For Google at least, in the regulatory realm, call it a case of adding insult to the inquiry. There was a bit of pun, but the Federal Trade Commision or FTC, in the wake of the $5 billion fine via the European Union, centered on the Android operating system, as well as antivirus violations, looks at the matter, as well. Last week, as it has been noted, the chairman of FTC, named Joseph Simons, said to U.S. lawmakers that he had spoken to the European Commissioner for Competition, named Margrethe Vestager, about the penalty, and he stated that they are going to read what the EU put out very carefully. He also noted that regulators are is going to be directed at both Google and Apple and that their respective weights in the smartphone industry.
As it was widely reported, the fine came after a ruling that the tech juggernaut abused its dominance via Android, which has been found on more than 80% of the smartphones in the world. The company used and still uses different methods through which it promotes its own search engines and mobile applications. Google said that the tactics, like not charging for the OS installation on those devices, are actually going to help competition, and an end result is lower prices for the end consumer.
The lending rates in crosshairs in China
The headlines have been dominated by trade wars, with the U.S. and China being the focus.
Of course, economics is an internal event, and also an external one, which crosses the borders via trade, in China, for instance, the regulators want to boost small business lending. Earlier in July 2018, those same lenders prodded banks to cut rates significantly for some small businesses beginning in the current quarter.
As it was noted by Reuters, the move is one which seeks to offset some of the effects of the above-mentioned trade war, that could actually include a slowdown of overall economic growth. Some smaller businesses on both the sides could see a disproportionate impact, and China Banking and Insurance Regulatory Commission (CBIRC) took on the initiative through a non-public notice. The rates were also non-public, but monetary policy reports have pegged the price at lower than 6% in the first quarter of 2018. Lending to some smaller firms stood at one-third of lending balances as of 2017.
Once again, cryptos will get some examination
Within some regulatory discussions, cryptocurrencies are also mentioned. To that end, the regulators are eying the creation of a framework which is going to focus on risk which is tied to cryptocurrencies. As Reuters has noted, the FSB or Financial Stability Board issued a report which cites a ripple impact of sorts which could spread beyond cryptocurrencies.
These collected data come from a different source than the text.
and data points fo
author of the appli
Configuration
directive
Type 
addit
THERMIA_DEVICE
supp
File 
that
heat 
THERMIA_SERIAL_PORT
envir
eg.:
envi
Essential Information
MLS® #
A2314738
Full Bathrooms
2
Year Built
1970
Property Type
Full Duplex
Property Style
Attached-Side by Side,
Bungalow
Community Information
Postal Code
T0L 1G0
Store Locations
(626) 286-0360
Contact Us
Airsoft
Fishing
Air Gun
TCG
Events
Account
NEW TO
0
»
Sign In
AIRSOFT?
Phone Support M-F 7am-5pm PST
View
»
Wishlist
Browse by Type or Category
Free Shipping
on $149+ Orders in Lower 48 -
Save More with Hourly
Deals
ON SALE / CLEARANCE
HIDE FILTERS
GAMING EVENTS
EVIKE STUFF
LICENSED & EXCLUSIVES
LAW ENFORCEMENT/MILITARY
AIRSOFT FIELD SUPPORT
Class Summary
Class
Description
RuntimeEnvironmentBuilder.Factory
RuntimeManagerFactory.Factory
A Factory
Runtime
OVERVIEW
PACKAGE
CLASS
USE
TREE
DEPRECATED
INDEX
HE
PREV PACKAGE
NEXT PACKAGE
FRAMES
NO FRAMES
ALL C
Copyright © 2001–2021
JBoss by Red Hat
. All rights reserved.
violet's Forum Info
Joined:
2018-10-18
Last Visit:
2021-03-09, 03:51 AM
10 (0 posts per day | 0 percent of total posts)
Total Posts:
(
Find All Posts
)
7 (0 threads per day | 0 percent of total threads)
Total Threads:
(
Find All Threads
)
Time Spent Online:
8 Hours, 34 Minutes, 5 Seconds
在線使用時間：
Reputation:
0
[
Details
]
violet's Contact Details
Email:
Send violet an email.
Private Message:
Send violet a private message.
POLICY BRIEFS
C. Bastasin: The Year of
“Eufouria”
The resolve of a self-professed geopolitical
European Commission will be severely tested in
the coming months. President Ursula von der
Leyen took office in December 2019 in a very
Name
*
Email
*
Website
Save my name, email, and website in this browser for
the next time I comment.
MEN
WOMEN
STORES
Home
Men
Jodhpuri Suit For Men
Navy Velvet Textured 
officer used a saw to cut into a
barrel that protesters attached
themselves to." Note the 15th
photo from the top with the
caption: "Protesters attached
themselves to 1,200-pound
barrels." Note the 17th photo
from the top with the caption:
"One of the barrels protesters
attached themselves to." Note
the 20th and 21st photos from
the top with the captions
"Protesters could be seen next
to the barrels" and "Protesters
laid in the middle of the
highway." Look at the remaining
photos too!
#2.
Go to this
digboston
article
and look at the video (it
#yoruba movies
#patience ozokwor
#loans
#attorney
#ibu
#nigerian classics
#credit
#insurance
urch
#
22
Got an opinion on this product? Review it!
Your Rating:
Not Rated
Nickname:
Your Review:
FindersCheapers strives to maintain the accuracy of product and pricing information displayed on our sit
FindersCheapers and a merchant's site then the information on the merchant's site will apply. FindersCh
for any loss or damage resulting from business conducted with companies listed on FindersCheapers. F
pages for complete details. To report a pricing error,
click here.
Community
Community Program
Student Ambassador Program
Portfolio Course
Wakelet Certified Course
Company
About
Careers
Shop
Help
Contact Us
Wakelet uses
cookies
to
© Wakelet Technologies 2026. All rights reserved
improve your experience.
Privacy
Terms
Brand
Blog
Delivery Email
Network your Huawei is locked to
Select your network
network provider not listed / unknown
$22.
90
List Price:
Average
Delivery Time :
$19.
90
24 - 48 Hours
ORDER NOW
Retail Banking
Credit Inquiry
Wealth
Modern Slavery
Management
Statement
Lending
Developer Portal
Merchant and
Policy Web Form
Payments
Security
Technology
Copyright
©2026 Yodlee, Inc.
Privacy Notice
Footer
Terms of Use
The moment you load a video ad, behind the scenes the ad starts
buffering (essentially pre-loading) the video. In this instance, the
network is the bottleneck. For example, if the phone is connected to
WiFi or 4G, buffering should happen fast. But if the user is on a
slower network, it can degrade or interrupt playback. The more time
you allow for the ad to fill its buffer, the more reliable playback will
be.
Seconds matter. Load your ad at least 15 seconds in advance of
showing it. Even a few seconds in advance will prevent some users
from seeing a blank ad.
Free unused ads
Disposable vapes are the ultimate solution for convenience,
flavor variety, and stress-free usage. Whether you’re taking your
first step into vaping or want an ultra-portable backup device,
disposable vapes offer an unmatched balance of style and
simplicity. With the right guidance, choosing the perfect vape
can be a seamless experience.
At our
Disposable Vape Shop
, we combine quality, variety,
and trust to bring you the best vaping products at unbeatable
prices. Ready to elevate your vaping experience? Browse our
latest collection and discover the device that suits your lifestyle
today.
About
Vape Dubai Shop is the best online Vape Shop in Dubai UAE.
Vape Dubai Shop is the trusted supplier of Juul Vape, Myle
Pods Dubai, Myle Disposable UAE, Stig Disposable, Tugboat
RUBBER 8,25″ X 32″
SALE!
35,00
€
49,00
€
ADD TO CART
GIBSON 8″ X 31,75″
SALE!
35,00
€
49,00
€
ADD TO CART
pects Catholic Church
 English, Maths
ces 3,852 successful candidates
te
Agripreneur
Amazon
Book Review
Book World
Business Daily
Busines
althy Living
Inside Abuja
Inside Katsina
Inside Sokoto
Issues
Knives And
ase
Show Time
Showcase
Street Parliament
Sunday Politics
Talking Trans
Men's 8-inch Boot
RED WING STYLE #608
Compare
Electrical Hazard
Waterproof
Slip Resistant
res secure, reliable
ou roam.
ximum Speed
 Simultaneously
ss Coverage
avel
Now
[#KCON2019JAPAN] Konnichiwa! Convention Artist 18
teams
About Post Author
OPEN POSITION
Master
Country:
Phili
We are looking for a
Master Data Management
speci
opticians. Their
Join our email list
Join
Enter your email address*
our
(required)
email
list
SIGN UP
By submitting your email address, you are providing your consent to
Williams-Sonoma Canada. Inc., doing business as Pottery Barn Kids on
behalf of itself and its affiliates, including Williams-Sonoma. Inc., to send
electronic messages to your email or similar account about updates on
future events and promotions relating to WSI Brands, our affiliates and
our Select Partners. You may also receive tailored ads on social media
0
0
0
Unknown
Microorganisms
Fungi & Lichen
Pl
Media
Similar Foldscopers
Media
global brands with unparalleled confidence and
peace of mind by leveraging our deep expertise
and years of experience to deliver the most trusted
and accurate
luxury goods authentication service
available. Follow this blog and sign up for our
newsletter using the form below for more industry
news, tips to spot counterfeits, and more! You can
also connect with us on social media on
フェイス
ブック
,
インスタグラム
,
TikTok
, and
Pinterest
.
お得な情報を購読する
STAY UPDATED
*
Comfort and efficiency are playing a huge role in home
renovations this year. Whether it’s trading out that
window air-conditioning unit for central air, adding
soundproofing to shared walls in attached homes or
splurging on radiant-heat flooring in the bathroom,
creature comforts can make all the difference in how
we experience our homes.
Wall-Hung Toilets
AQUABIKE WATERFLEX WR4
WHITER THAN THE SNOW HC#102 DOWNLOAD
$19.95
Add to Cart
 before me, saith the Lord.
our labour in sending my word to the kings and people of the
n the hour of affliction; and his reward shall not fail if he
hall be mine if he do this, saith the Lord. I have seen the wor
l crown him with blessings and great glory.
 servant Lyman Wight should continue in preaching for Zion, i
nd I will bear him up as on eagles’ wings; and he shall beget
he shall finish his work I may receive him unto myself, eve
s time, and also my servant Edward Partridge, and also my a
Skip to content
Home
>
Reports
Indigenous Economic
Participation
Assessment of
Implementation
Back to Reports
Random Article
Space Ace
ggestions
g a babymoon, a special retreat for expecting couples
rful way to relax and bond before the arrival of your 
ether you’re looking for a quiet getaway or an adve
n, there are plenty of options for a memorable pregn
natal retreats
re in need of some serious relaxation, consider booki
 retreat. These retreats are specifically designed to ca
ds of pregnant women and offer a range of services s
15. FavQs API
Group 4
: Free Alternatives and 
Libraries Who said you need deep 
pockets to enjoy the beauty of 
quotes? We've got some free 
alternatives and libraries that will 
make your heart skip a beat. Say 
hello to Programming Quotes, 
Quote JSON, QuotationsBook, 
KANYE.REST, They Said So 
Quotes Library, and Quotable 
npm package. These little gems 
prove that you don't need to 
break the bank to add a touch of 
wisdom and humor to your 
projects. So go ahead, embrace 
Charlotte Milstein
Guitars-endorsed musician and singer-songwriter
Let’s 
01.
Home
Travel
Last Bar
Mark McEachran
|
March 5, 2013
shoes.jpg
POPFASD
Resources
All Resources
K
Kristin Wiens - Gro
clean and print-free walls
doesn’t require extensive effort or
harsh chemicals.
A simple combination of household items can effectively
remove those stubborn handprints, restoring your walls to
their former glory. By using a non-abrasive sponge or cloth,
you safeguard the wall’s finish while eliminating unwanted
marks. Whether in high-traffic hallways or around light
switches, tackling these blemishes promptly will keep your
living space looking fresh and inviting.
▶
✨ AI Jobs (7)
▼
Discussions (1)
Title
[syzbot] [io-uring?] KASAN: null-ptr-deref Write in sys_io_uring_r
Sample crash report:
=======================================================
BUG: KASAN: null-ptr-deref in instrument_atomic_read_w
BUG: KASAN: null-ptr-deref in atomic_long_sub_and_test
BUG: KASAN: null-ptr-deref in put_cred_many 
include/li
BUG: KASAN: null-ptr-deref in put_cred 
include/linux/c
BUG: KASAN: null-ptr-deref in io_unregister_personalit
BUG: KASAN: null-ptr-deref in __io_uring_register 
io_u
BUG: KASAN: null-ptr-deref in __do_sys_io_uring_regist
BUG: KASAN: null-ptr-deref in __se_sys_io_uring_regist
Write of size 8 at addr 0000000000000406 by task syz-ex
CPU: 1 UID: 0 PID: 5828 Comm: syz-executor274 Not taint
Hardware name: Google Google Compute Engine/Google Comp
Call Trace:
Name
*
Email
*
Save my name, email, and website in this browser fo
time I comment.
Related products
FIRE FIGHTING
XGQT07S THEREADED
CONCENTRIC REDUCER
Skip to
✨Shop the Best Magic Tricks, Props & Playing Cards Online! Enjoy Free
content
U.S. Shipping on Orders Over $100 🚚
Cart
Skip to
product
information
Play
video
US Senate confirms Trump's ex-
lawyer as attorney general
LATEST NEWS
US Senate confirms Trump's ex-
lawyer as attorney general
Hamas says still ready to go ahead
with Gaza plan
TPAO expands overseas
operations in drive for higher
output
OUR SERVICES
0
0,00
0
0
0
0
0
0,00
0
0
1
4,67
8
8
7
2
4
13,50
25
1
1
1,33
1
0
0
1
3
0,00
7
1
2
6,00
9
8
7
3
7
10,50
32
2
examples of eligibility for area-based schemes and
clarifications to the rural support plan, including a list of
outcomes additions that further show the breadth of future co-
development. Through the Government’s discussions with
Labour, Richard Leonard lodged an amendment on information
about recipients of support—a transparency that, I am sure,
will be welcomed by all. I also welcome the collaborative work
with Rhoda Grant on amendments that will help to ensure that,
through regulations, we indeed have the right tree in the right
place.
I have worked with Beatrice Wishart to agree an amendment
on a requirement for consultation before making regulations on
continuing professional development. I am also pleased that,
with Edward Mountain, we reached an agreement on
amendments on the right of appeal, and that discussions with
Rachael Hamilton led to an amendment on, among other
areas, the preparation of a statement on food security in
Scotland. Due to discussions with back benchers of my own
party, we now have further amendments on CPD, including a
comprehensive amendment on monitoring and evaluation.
The FSB said that regulators are monitoring the size, as well as the growth of crypto-asset markets is critical for understanding the potential scope of wealth effects, should valuations fall. The use of leverage, as well as financial institution exposures to the crypto-asset markets, is critical metrics of transmission of crypto-asset risks to the broader financial system.
That statement actually came after the ruling from the authority within the U.S. Securities and Exchange Commission or SEC regulators from last month, which stated that cryptos are indeed securities. As they are securities, the cryptos would be bound to the oversight and other securities laws of SEC.
CFPB pick faces scrutiny on the hill
The reshaping of CFPB or Consumer Financial Protection Bureau, a bit closer to home, continues via the Trump Administration. Kathy Kraninger, who is the nominated person to lead the bureau, faces some questioning from the panel of Democratic Senators. The group touched on a host of problems, but also focused on the experience that Kraninger had which would be relevant to leading the CFBP.
According to some news outlets, Kraninger seems on track to be confirmed as early as this month. As the newswire quoted Isaac Boltansky, who is actually the director of policy research at the Washington D.C. firm Compass Point Research & Trading, he said that they believe the odds of Ms. Kraninger securing confirmation has increased, given her avoidance of debilitating, but her testimony is still not sure.
One point of contention dovetailed with questioning which tied into immigration policy. Kraninger also stated that she had no role in shaping that kind of policy, which had separated thousands of children from their parents. However, she reported that she had attended some meetings on implementing that mandate, which in turn led Senator Elizabeth Warren to claim Kraninger had a “moral stain” on her character.
Besides everything, they charged that the nominee does not have the experience to lead the bureau. Also, supporters stated that her time with the White House Office of Management and Budget, where she actually worked with now acting CFPB head Mick Mulvaney, does indeed qualify her for the role.